Fairuz Zakaria

Personal information
- Full name: Mohammad Fairuz bin Zakaria
- Date of birth: 25 May 1997 (age 29)
- Place of birth: Penang, Malaysia
- Height: 1.73 m (5 ft 8 in)
- Position: Full-back

Team information
- Current team: AAK UNISEL
- Number: 15

Youth career
- 2018–2019: Kedah Darul Aman U21

Senior career*
- Years: Team / Apps / (Gls)
- 2019: Perlis Northern Lions / 0 / (0)
- 2019: Kedah Darul Aman / 0 / (0)
- 2020: Penang / 8 / (0)
- 2021: Kedah Darul Aman / 12 / (0)
- 2022–2025: Penang / 40 / (0)
- 2025–2026: DPMM / 19 / (0)
- 2026–: AAK UNISEL / 0 / (0)

= Fairuz Zakaria =

Malaysian footballer

Mohammad Fairuz bin Zakaria (born 25 May 1997) is a Malaysian professional footballer who plays as a full-back for AAK UNISEL FC of the Malaysia A1 Semi-Pro League.

==Playing career ==

Fairuz was a member of the Kedah Darul Aman under-21 team that reached all the way to the final of the 2018 Piala Presiden where they were beaten by Terengganu III.

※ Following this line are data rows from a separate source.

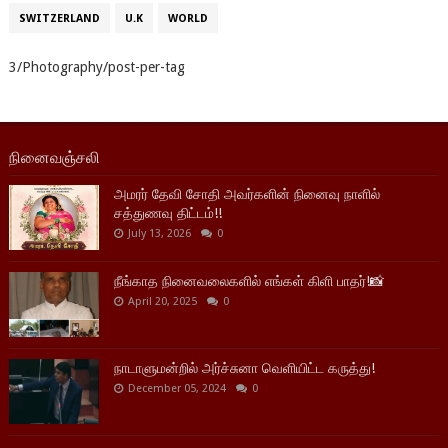
SWITZERLAND
U.K
WORLD
3/Photography/post-per-tag
நினைவஞ்சலி
அமரர் தேவி சோதி அவர்களின் நினைவு நாளில்
சத்துணவு திட்டம்!!
July 13, 2026
0
நீங்காத நினைவலைகளில் எங்கள் கிளி பாதர்!📸
April 20, 2025
0
நாடாளுமன்றில் அர்ச்சுனா வெளியிட்ட கருத்து!
December 05, 2024
0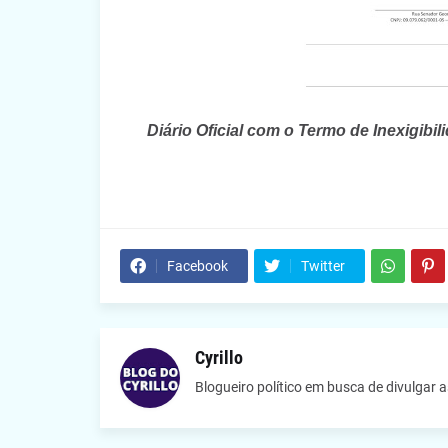
Diário Oficial com o Termo de Inexigibi
Facebook
Twitter
Cyrillo
Blogueiro político em busca de divulgar 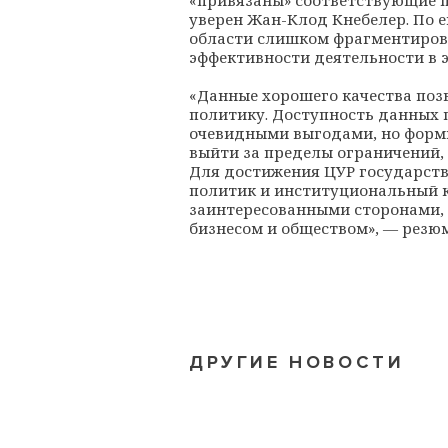
«привязаны» соответствующие п
уверен Жан-Клод Кнебелер. По 
области слишком фрагментирова
эффективности деятельности в 
«Данные хорошего качества поз
политику. Доступность данных 
очевидными выгодами, но форм
выйти за пределы ограничений
Для достижения ЦУР государст
политик и институциональный к
заинтересованными сторонами, 
бизнесом и обществом», — резю
ДРУГИЕ НОВОСТИ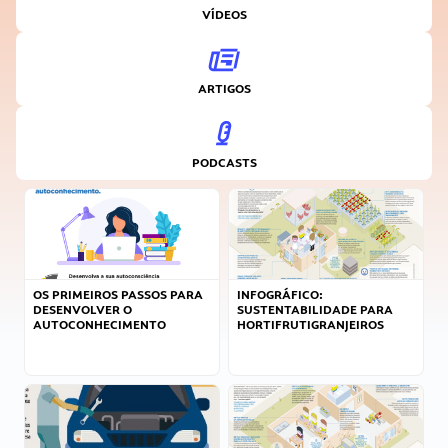
VÍDEOS
ARTIGOS
PODCASTS
OS PRIMEIROS PASSOS PARA
INFOGRÁFICO:
DESENVOLVER O
SUSTENTABILIDADE PARA
AUTOCONHECIMENTO
HORTIFRUTIGRANJEIROS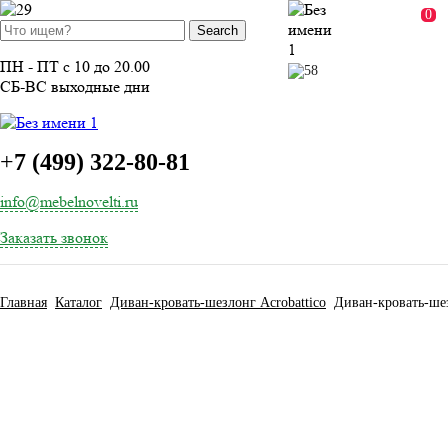
ВОЙТИ
0
ПН - ПТ с 10 до 20.00
СБ-ВС выходные дни
+
7 (499) 322-80-81
info@mebelnovelti.ru
Заказать звонок
Главная
Каталог
Диван-кровать-шезлонг Acrobattico
Диван-кровать-шезл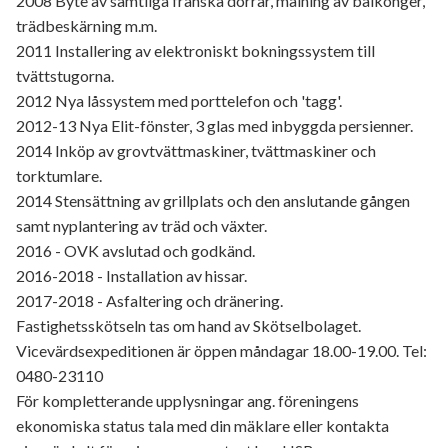
2008 Byte av samtliga franska dörrar, målning av balkonger,
trädbeskärning m.m.
2011 Installering av elektroniskt bokningssystem till
tvättstugorna.
2012 Nya låssystem med porttelefon och 'tagg'.
2012-13 Nya Elit-fönster, 3 glas med inbyggda persienner.
2014 Inköp av grovtvättmaskiner, tvättmaskiner och
torktumlare.
2014 Stensättning av grillplats och den anslutande gången
samt nyplantering av träd och växter.
2016 - OVK avslutad och godkänd.
2016-2018 - Installation av hissar.
2017-2018 - Asfaltering och dränering.
Fastighetsskötseln tas om hand av Skötselbolaget.
Vicevärdsexpeditionen är öppen måndagar 18.00-19.00. Tel:
0480-23110
För kompletterande upplysningar ang. föreningens
ekonomiska status tala med din mäklare eller kontakta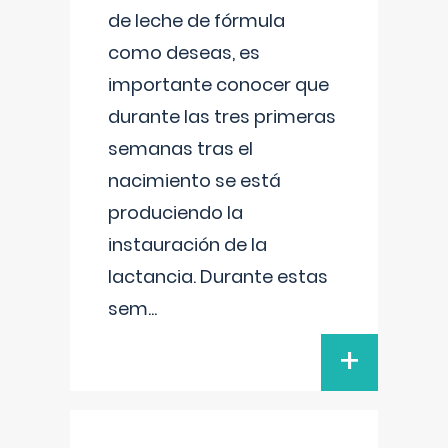
de leche de fórmula
como deseas, es
importante conocer que
durante las tres primeras
semanas tras el
nacimiento se está
produciendo la
instauración de la
lactancia. Durante estas
sem
...
+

At the start of the 2019 Malaysia Premier League, Fairuz moved to Perlis Northern Lions but the team were disqualified from the league after only three matches played due to inaccurate documentation of feasibility by the Malaysian Football League (MFL). Fairuz returned to Kedah Darul Aman, being registered with the first team in mid-season.

Fairuz's next destination was Penang for the 2020 Malaysia Premier League and he helped the islanders win the championship after 11 games and subsequent promotion to the 2021 Malaysia Super League. He returned to Kedah the year after and was a steady fixture at left back, boosting Sang Kenari to a second-place finish behind Johor Darul Ta'zim who also eliminated them from the year's Malaysia Cup.

Fairuz was re-signed by Penang from the 2022 season. Although the team had a torrid season and finished in last place, they were saved from relegation by the withdrawals and expulsions of three clubs that finished above them: Petaling Jaya City, Melaka United and Sarawak United. They also had an impressive run in the year's FA Cup where they reached the semi-finals. Fairuz played with Penang for the next two campaigns until his release was announced by the club at the end of the 2024–25 season.

On the same day of his announced release, Fairuz moved to Bruneian outfit DPMM for the 2025–26 season, the first Malaysian to be recruited for their new campaign in Malaysia. After 19 league appearances, he was released by the club at the end of the season.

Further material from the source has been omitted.